Saturday 2 March 2013


Our dignity and heritage are at stake if we believe them

I am not an addicted reader, not because I don’t like reading, but because I seldom have free access to books that interest me; books that contain stories of my origin, my history and my heritage. Perhaps because I am from Africa, where most of the books that are sold in local bookstores tell foreign stories and the few that contain my historical stories are mostly written by foreigners that know less or nothing about them. It is not as if I was lazy or I couldn't understand the literal composition of those books, but I chose not to read them because I am aware of the consequential gravity of subscribing to stories of me written by other people. I should be cleverly doubtful of those stories, because it seems too abnormal to me, why an outsider could be telling an inside story to an insider, it is never logical. Because if such stories are not manipulated, contorted, and twisted to the writer’s self-interest, it would practically be the presentation of an image seen through an opaque glass or I should say the portrayal of illusory. Anecdotally, I believe there are motives behind such illusive storytelling; part of their motives I can sense, is that they have inherently enjoy misrepresenting and stereotyping Africa for most of the flaws that were actually spawned by them or their ancestors. 

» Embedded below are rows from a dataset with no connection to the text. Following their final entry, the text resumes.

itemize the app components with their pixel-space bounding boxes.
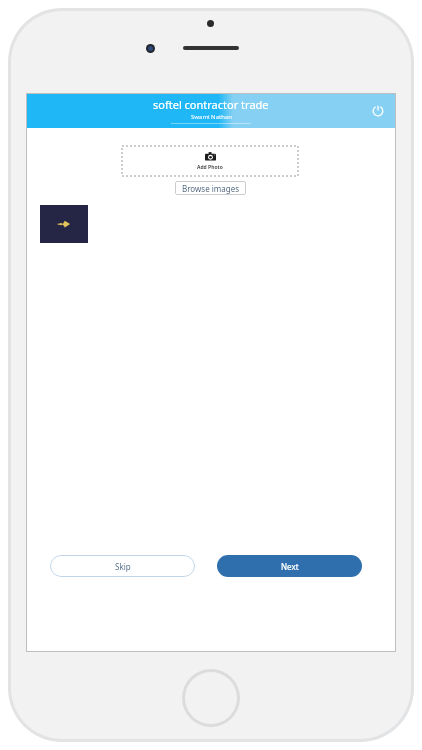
button[interactable]	[40, 205, 88, 243]
staticText: Add Photo	[197, 164, 223, 171]
button[interactable]: Browse images	[175, 181, 246, 195]
button[interactable]: Power / Logout	[368, 101, 388, 121]
button[interactable]: Add Photo	[122, 146, 298, 176]
button[interactable]: Skip	[50, 555, 195, 577]
staticText: Skip	[115, 561, 131, 572]
staticText: Browse images	[182, 183, 240, 194]
staticText: Next	[281, 561, 299, 572]
staticText: Swami Nathan	[191, 113, 232, 121]
button[interactable]: Next	[217, 555, 362, 577]
staticText: softel contractor trade	[153, 97, 269, 112]
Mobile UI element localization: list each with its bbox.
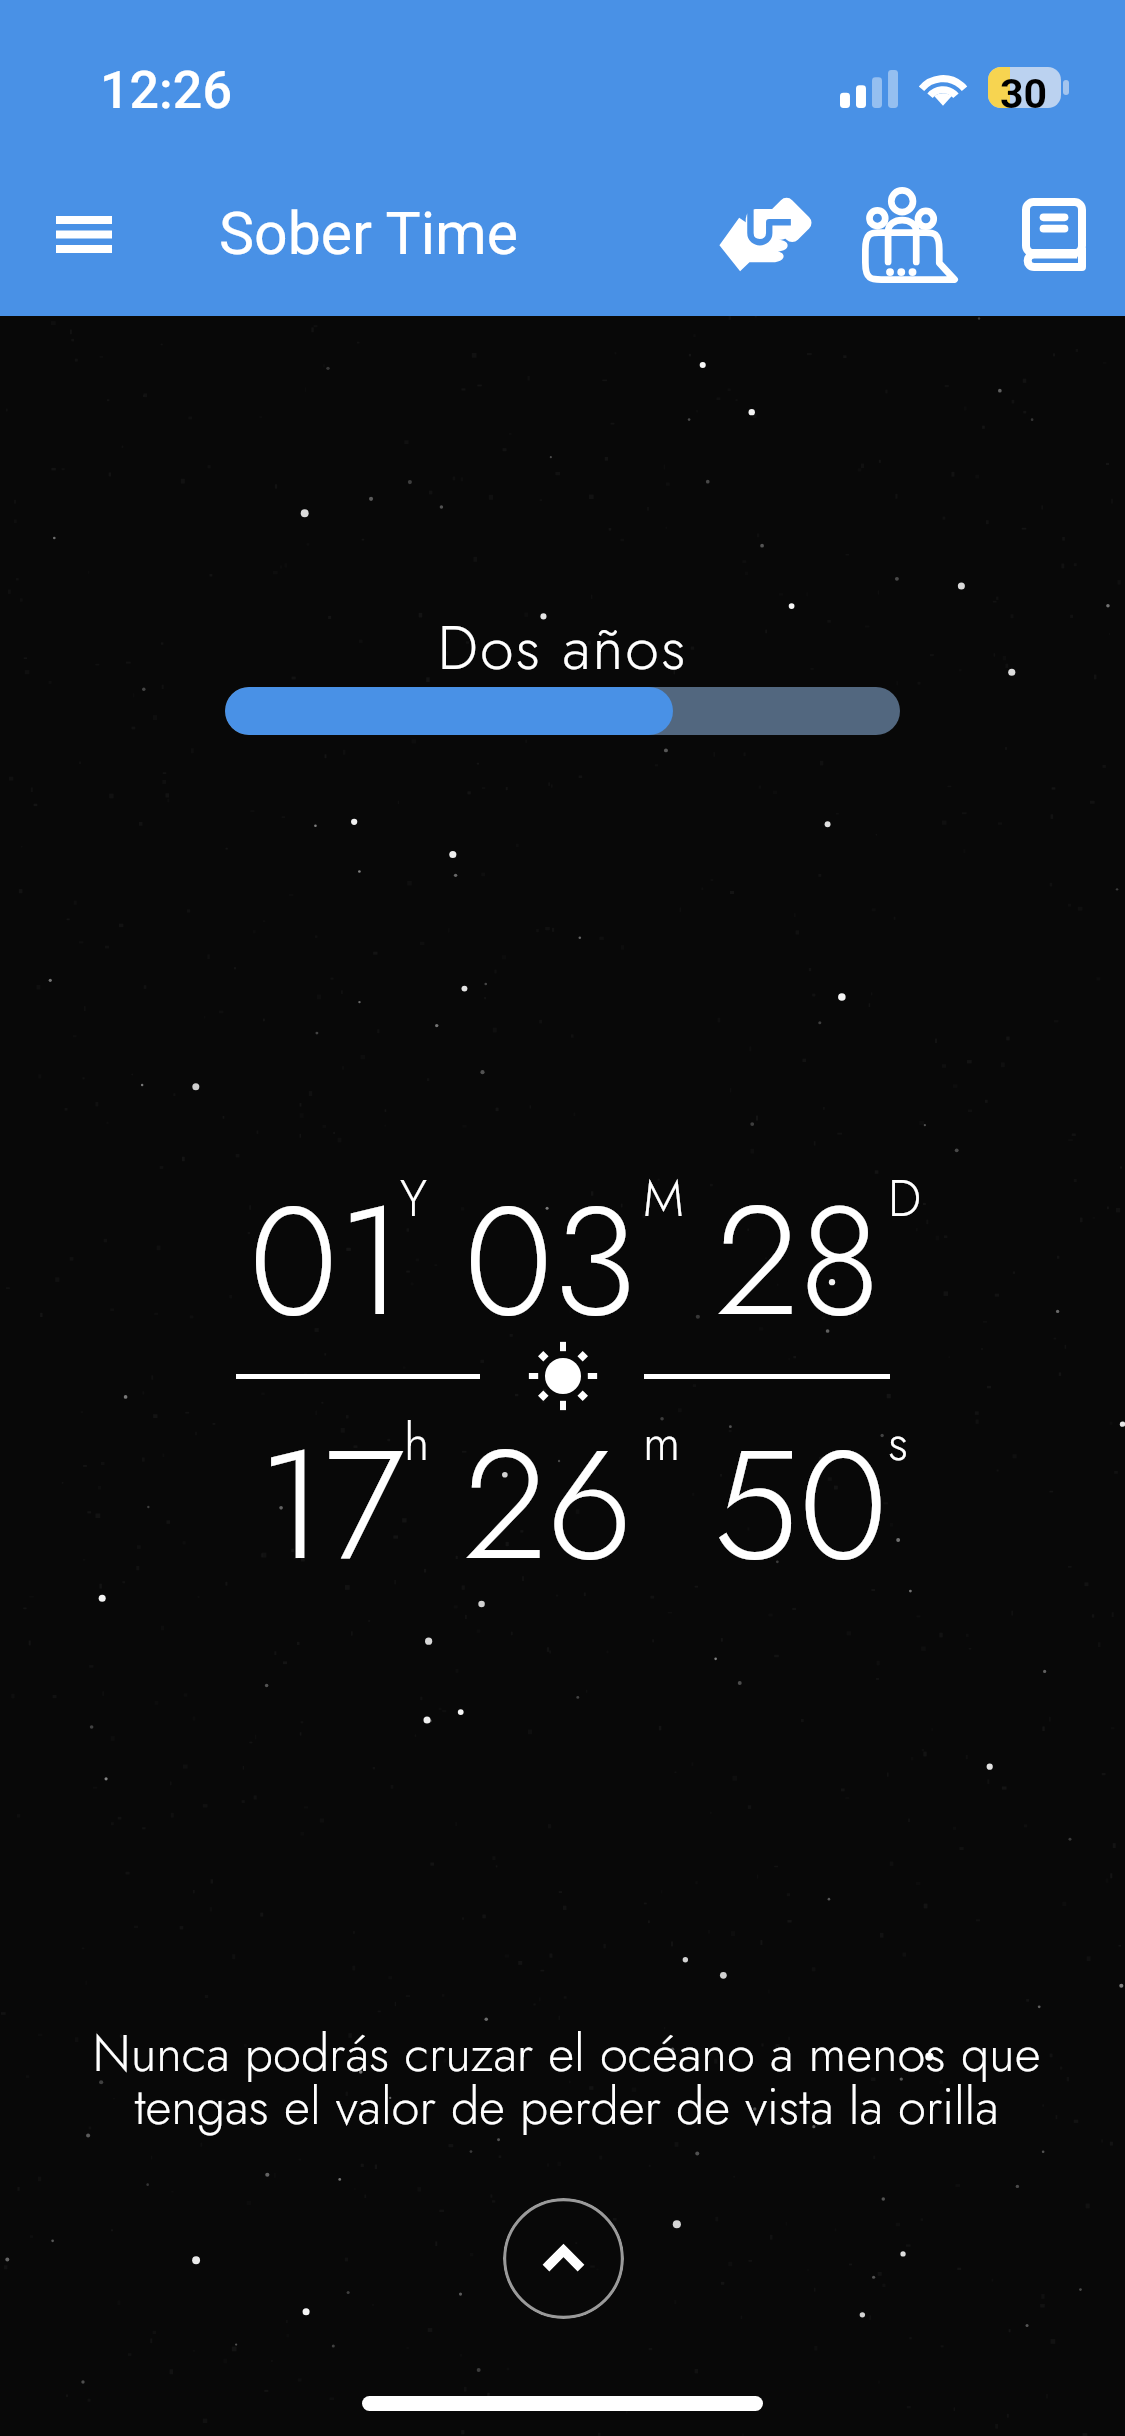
staticText: s — [888, 1406, 909, 1478]
button[interactable]: Community — [862, 187, 966, 295]
staticText: D — [888, 1162, 922, 1234]
button[interactable]: Donate — [711, 182, 819, 290]
staticText: Sober Time — [219, 199, 519, 268]
staticText: 01 — [249, 1150, 405, 1371]
staticText: 28 — [715, 1150, 881, 1371]
staticText: 30 — [1000, 70, 1048, 118]
staticText: m — [643, 1406, 681, 1478]
staticText: Y — [400, 1162, 427, 1234]
staticText: M — [643, 1162, 684, 1234]
staticText: 50 — [713, 1394, 888, 1615]
staticText: 17 — [258, 1394, 405, 1615]
staticText: 12:26 — [100, 60, 232, 121]
button[interactable]: Journal — [1000, 180, 1108, 288]
staticText: 26 — [463, 1394, 633, 1615]
staticText: 03 — [464, 1150, 637, 1371]
button[interactable]: Next milestone: Dos años — [225, 596, 900, 735]
staticText: Dos años — [225, 604, 900, 692]
button[interactable]: Menu — [24, 174, 144, 294]
staticText: Nunca podrás cruzar el océano a menos qu… — [88, 2017, 1045, 2142]
button[interactable]: Expand — [503, 2198, 624, 2319]
staticText: h — [404, 1406, 430, 1478]
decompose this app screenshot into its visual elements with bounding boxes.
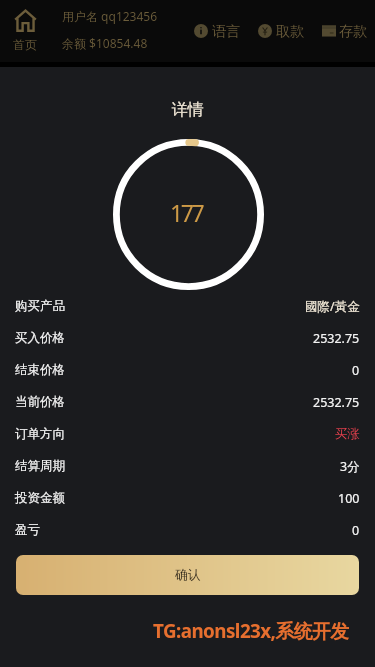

Chimamanda; a prowess novelist from Nigeria said in one of her eloquent and never-boring presentations that the detriment of our grossly twisted stories is not only limited to the consequence of stereotype and imperialism, the loss of dignity, heritage and historical legacy but it is more detrimentally harmful when those twisted stories are inherited by successive posterity. She might be right or wrong, or there might be some analogical fallacy in the way I interpreted her voice. I've gotten some insistent reasons that convince me that our dignity is at stake just like our heritage is, especially when I remember where I grew up, where elite are those that their four years old kids can speak fluent English and not their mother tongue. This is part of what mystify me if the shameless sagging our girls roam with is actually an African thing or as if the popular doggy bling-bling jewelry in the necks of our youths is really an African male fashion. I am not also sure of how we should combat the cultural inferiority constantly battling with the African originality in our entire social and societal atmosphere. The kind of inferiority and unoriginality that made Akin; my Facebook friend wrote his name as (Her-kin), purposefully to get international friends. If it is not inferiority, maybe Her-kin (Akin) is just subscribing to the over-colorized globalization and westernization. As if any of the duo can beneficially reduce the price of bread in his local market; that is if they are not actually the cause of the hike. Maybe it’s futile to complain about cultural imperialism at this moment when the unitary aim of the entire world is to globalize. Because I can remember how I disappointed a black friend of mine that annoyed me for cheerfully greeting with “Whats up Nigger?”, “You are not in vogue” so, he responded. To him, Nigger is of course not offensive, because that is what they call black people in American movies, and the more effects those Hollywood characters have on your socialization is what determine your modernization. Maybe our gullibility to their stories of us is truly part of our culture, because people in Japan, Thailand, China and Malaysia do watch Hollywood too and they still value their cultures more than their surnames.